OBstetricians work closely with nurses, midwives, physician assistants, and other health professionals to provide your care. You can see these team members during your routine prenatal appointments.
Your obstetrician may recommend that you and the expectant father attend pregnancy or childbirth classes taught by nurses or midwives.
When the big day comes, nurses or labor monitors will help you through the hard work of labor, but your OB doctor will monitor your progress and, when the time comes, deliver your babies.
If your OB is in a group practice where doctors share on-call hours, another doctor in the group can deliver your babies. Be sure to ask about this when you choose your OB doctor.
Why do you need an obstetrician?
GPs and midwives can also coordinate prenatal care, but there are some situations where it may be important to seek treatment from an obstetrician:
If you are over 35 or have a high-risk pregnancy, you may want to receive prenatal care from an obstetrician.
Some women with high-risk pregnancies benefit from a visit with a maternal-fetal medicine specialist, an obstetrician trained in complicated pregnancies.
If a GP or midwife is caring for your pregnancy and you develop complications, they are likely to consult or refer you to an obstetrician.
If you are in good health and expecting a healthy and normal pregnancy, you may still prefer the care of an obstetrician.
Why do you need a pediatrician?
General practitioners can also provide routine care for your child. Choosing between a general practitioner and a pediatrician may depend on personal preference. Here are some reasons why you should choose a pediatrician:
- Pediatricians specialize in caring for the physical, emotional, and behavioral needs of children.
- Pediatricians only care for children and therefore generally have more extensive experience in identifying and treating childhood illnesses.
- If your baby was born prematurely or has a health condition that needs close monitoring, a pediatrician can provide more specialized care.

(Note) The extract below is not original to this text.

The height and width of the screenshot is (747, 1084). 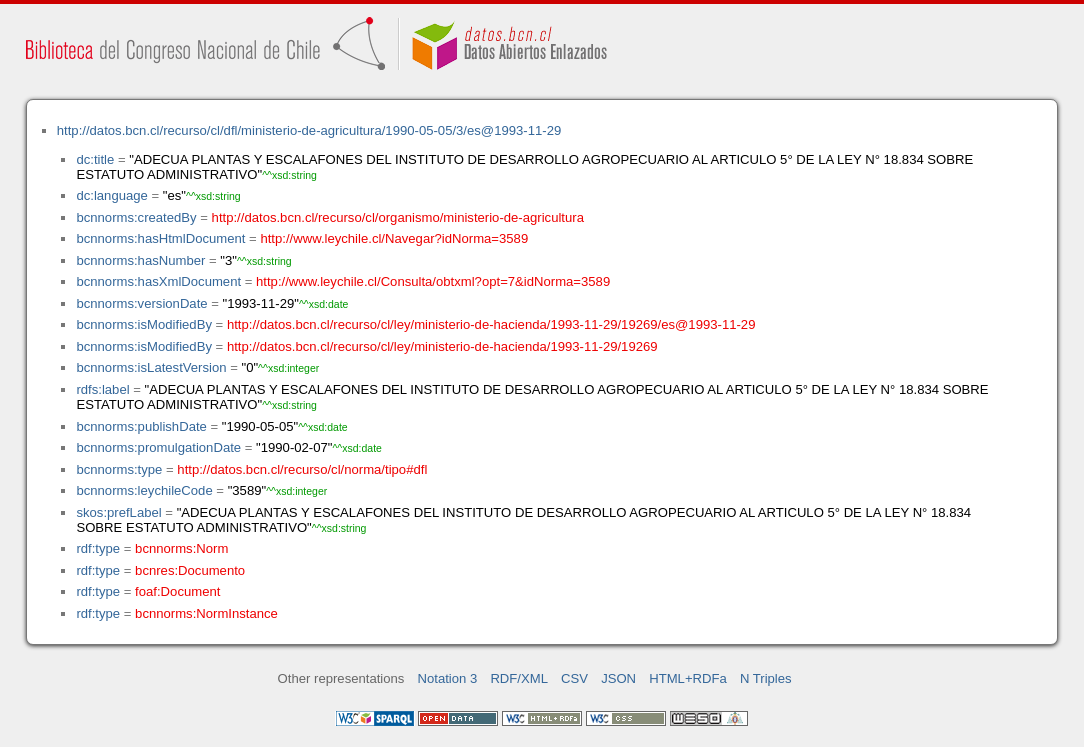 I want to click on http://datos.bcn.cl/recurso/cl/organismo/ministerio-de-agricultura, so click(x=398, y=217).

How to choose a pediatrician?
It's a good idea to see a pediatrician early in the third trimester. You should take a lot of time to find someone with whom you and your partner feel comfortable. Ask your obstetrician and trusted family and friends for recommendations. If possible, schedule an in-person interview to get a feel for the doctor's office and your connection.

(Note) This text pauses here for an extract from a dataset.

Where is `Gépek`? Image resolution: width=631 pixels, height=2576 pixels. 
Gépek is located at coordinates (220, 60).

Here are some questions to consider when making your choice.
- Does this doctor have a good reputation?
- What training and experience does this doctor have?
- Does the pediatrician respect my philosophy on breastfeeding and vaccines?

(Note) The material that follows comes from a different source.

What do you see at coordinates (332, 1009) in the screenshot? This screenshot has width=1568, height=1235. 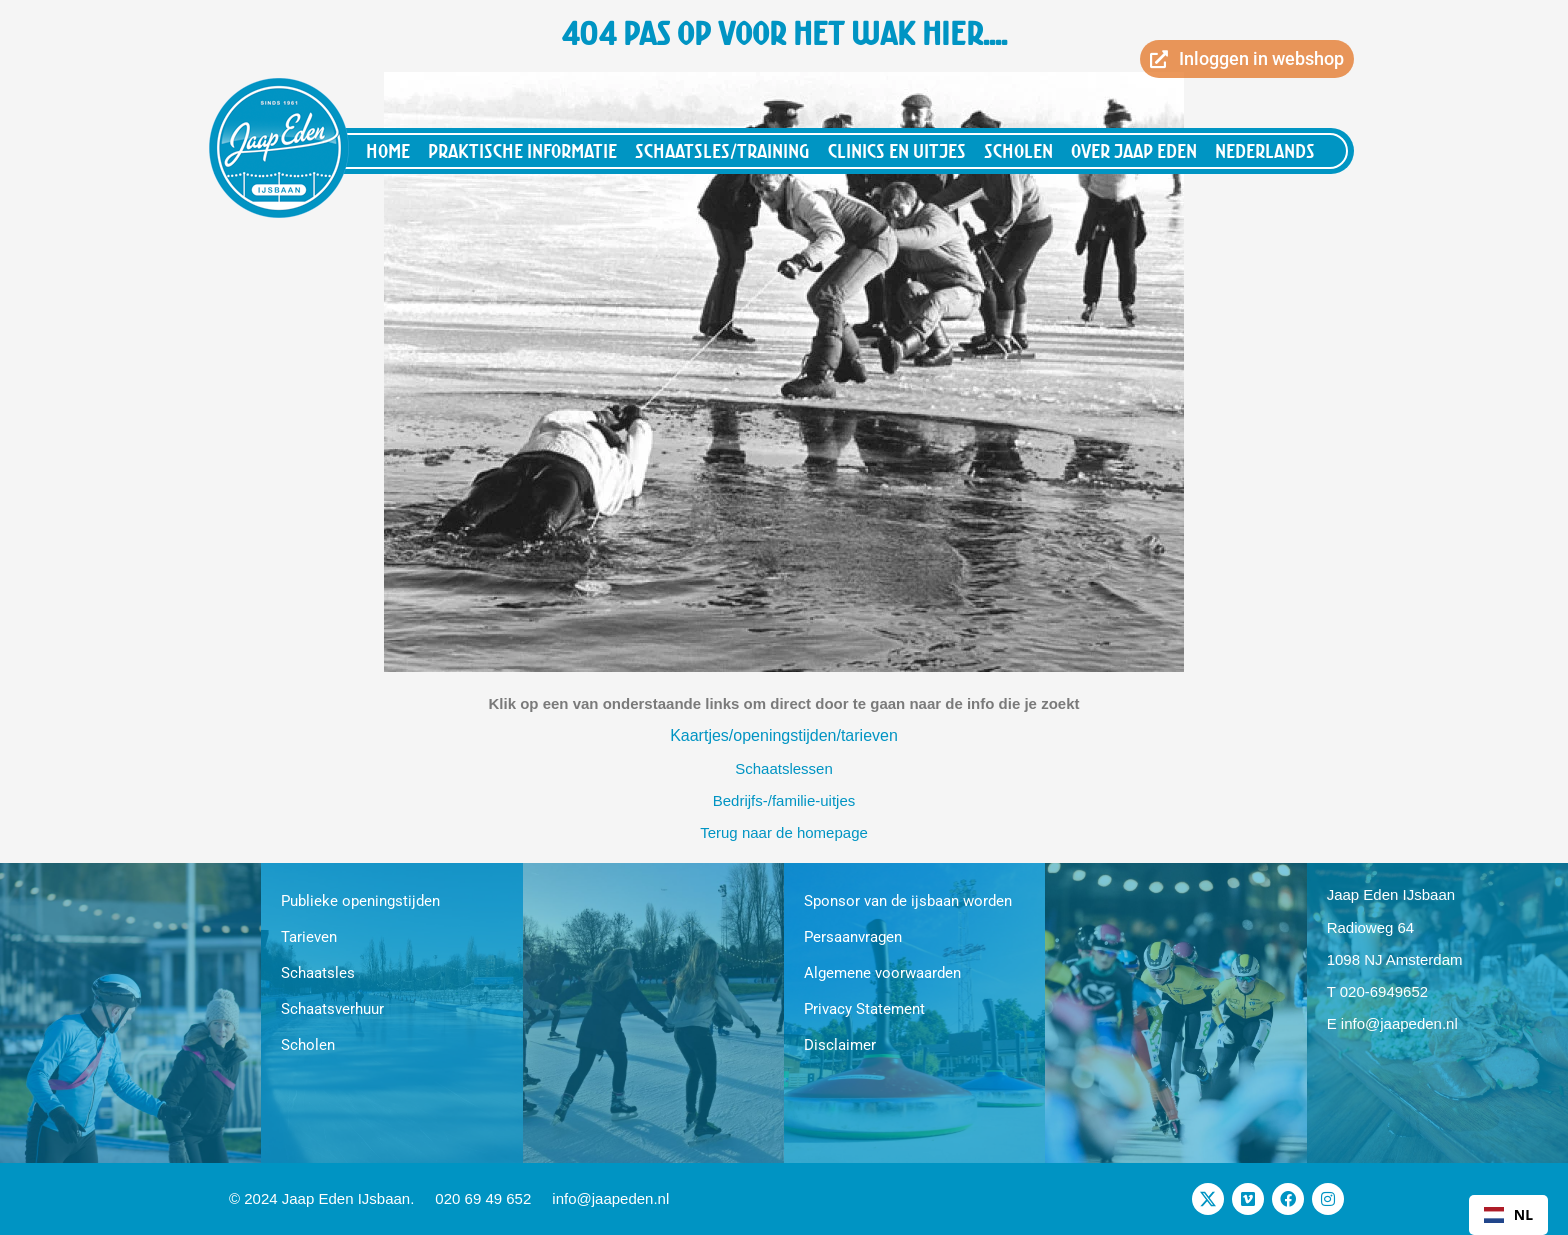 I see `Schaatsverhuur` at bounding box center [332, 1009].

- Does the doctor listen to me and explain everything clearly?
- Will my child always see the same doctor?
- Who replaces the pediatrician when he is not available?
- Is the office staff friendly and helpful?
- Is the office location cheap?
- How long does it take to get an appointment?
- Does the pediatrician offer evening and weekend visits? Who sees my son at these hours?
- How are emergencies and after-hours calls handled?
- What hospital is the pediatrician affiliated with?
- Does my insurance cover the services of this doctor?
If you move house or change insurance, see a new doctor before your child needs an exam or gets sick.
How to choose an obstetrician
To start your search, ask your doctor for recommendations. You can also ask friends or family if they can recommend someone to you. In addition to the doctor's reputation, training, and experience, here are some specific questions to help you choose the right OB doctor.
- What is the obstetrician's general approach to prenatal and delivery care?
- Will the OB support the type of labor I want (elective induction, natural birth, water birth, no pain medication)?
- Do I agree with the obstetrician's opinion about when to induce labor or when to perform a C-section?
- What percentage of obstetrician B's patients have a cesarean section?
- What percentage of obstetrician patients have episiotomies and under what circumstances are they performed?
- If I choose to work with a doula, will the OB support that choice?
- How does the obstetrician treat pain during childbirth?
- Who will replace the obstetrician when he is not available?
- If another obstetrician can deliver, can I meet him first?
- Is my spouse or partner comfortable with this doctor?